15 fotografii (jedenaście o wym. 70 × 100; dwie o wym. 70 × 90; dwie o wym. 70 × 50 cm)
Praca w depozycie Galerii Arsenał
The “Masters” series (2004) emerged as a protest by the artist against the refusal to display one of his works (“Lego. Concentration Camp”) at the Venice Biennale in 1997. The curator of the Polish exhibition, Jan Stanisław Wojciechowski, believed this piece would lead to an international scandal and negatively impact Polish-Jewish relations. Subsequently, Libera decided not to exhibit any of his works at the Biennale.

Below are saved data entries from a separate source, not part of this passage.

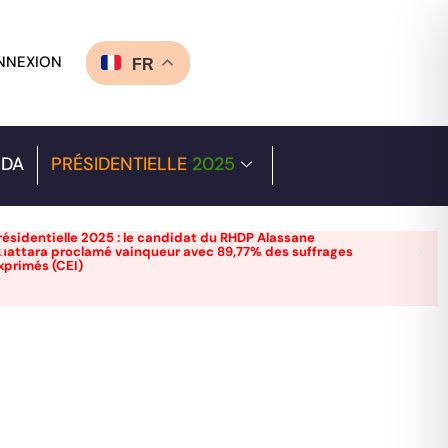
NNEXION
FR
DA
PRÉSIDENTIELLE
2025
résidentielle 2025 : le candidat du RHDP Alassane
uattara proclamé vainqueur avec 89,77% des suffrages
xprimés (CEI)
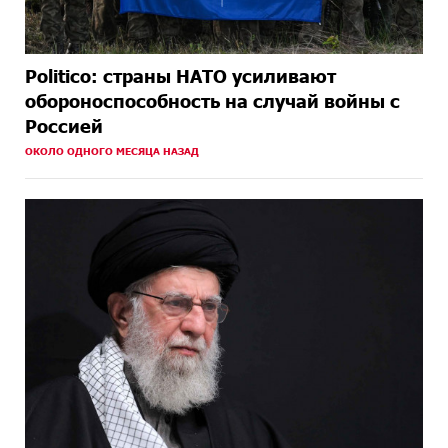
Politico: страны НАТО усиливают
обороноспособность на случай войны с
Россией
ОКОЛО ОДНОГО МЕСЯЦА НАЗАД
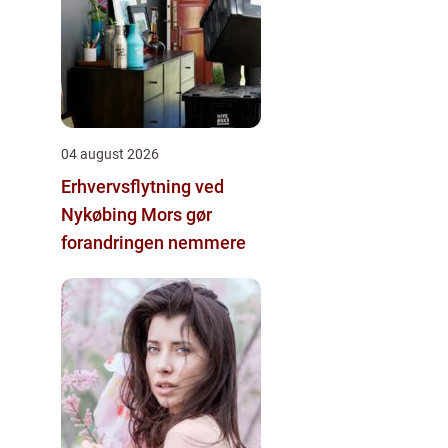
04 august 2026
Erhvervsflytning ved
Nykøbing Mors gør
forandringen nemmere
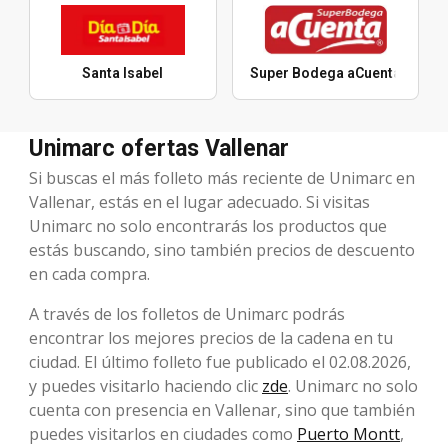
Santa Isabel
Super Bodega aCuenta
Unimarc ofertas Vallenar
Si buscas el más folleto más reciente de Unimarc en
Vallenar, estás en el lugar adecuado. Si visitas
Unimarc no solo encontrarás los productos que
estás buscando, sino también precios de descuento
en cada compra.
A través de los folletos de Unimarc podrás
encontrar los mejores precios de la cadena en tu
ciudad. El último folleto fue publicado el 02.08.2026,
y puedes visitarlo haciendo clic
zde
. Unimarc no solo
cuenta con presencia en Vallenar, sino que también
puedes visitarlos en ciudades como
Puerto Montt
,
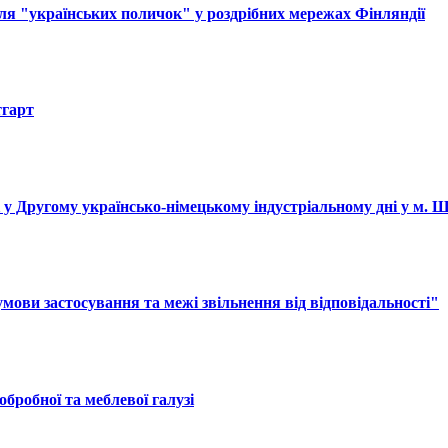
ля "українських поличок" у роздрібних мережах Фінляндії
тгарт
і у Другому українсько-німецькому індустріальному дні у м. 
ови застосування та межі звільнення від відповідальності"
обробної та меблевої галузі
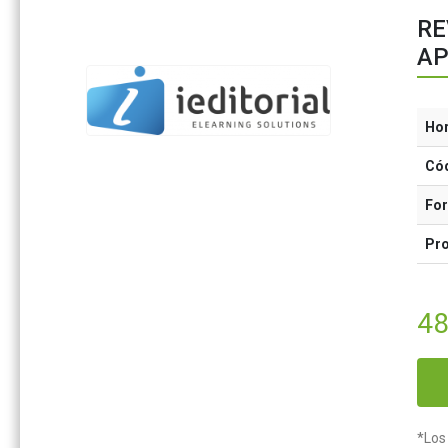
RE
AP
Ho
Có
Fo
Pr
48
*Los 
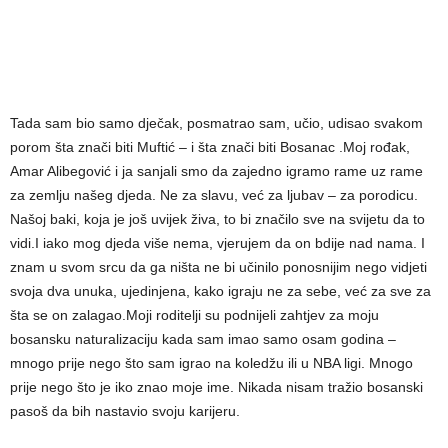
Tada sam bio samo dječak, posmatrao sam, učio, udisao svakom
porom šta znači biti Muftić – i šta znači biti Bosanac .Moj rođak,
Amar Alibegović i ja sanjali smo da zajedno igramo rame uz rame
za zemlju našeg djeda. Ne za slavu, već za ljubav – za porodicu.
Našoj baki, koja je još uvijek živa, to bi značilo sve na svijetu da to
vidi.I iako mog djeda više nema, vjerujem da on bdije nad nama. I
znam u svom srcu da ga ništa ne bi učinilo ponosnijim nego vidjeti
svoja dva unuka, ujedinjena, kako igraju ne za sebe, već za sve za
šta se on zalagao.Moji roditelji su podnijeli zahtjev za moju
bosansku naturalizaciju kada sam imao samo osam godina –
mnogo prije nego što sam igrao na koledžu ili u NBA ligi. Mnogo
prije nego što je iko znao moje ime. Nikada nisam tražio bosanski
pasoš da bih nastavio svoju karijeru.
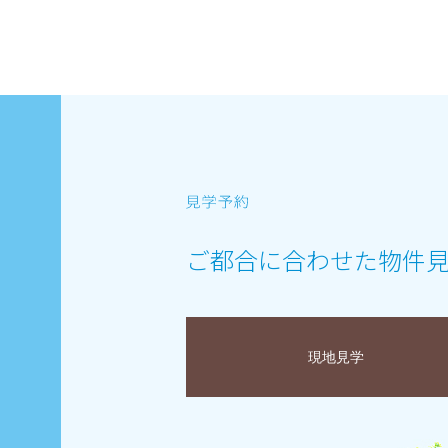
ご都合に合わせた物件
現地見学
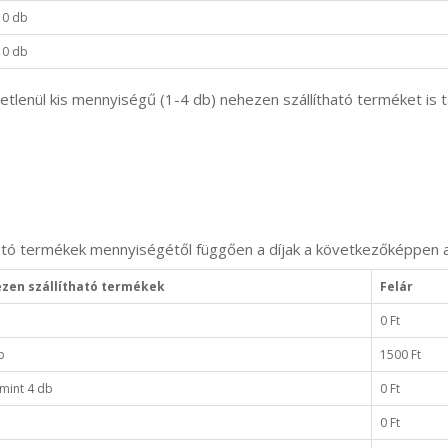
0 db
0 db
lenül kis mennyiségű (1-4 db) nehezen szállítható terméket is ta
ható termékek mennyiségétől függően a díjak a következőképpen a
zen szállítható termékek
Felár
0 Ft
b
1500 Ft
mint 4 db
0 Ft
0 Ft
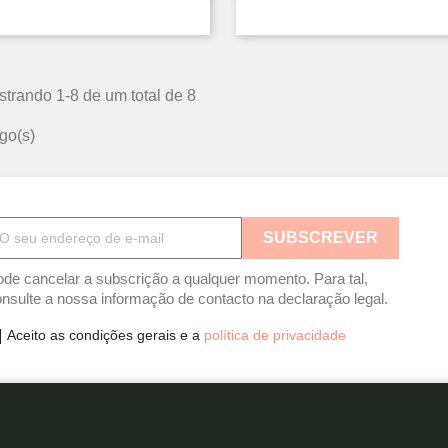
trando 1-8 de um total de 8
igo(s)
de cancelar a subscrição a qualquer momento. Para tal,
nsulte a nossa informação de contacto na declaração legal.
Aceito as condições gerais e a
política de privacidade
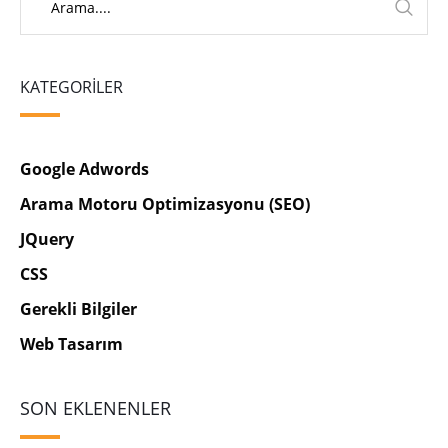
KATEGORILER
Google Adwords
Arama Motoru Optimizasyonu (SEO)
JQuery
CSS
Gerekli Bilgiler
Web Tasarım
SON EKLENENLER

Libera created fictitious pages of popular mass media – “Gazeta Wyborcza,” “Gazeta Wyborcza Magazine,” “Polityka” – where he placed fictional articles about avant-garde artists of the 1970s, his “Masters”: Zofia Kulik, Jan Świdziński, Anastazja Wiśniewska, and Andrzej Partum.
This work became a tribute to their memory and a contemplation on the history of art, the phenomenon of rejection, the context in which art exists, and its involvement in contemporary market-marketing processes. As Libera put it, “The press has become the sole arbiter in discussions of what is good and bad in art; it elevates onto the pedestal and simultaneously rejects and destroys.”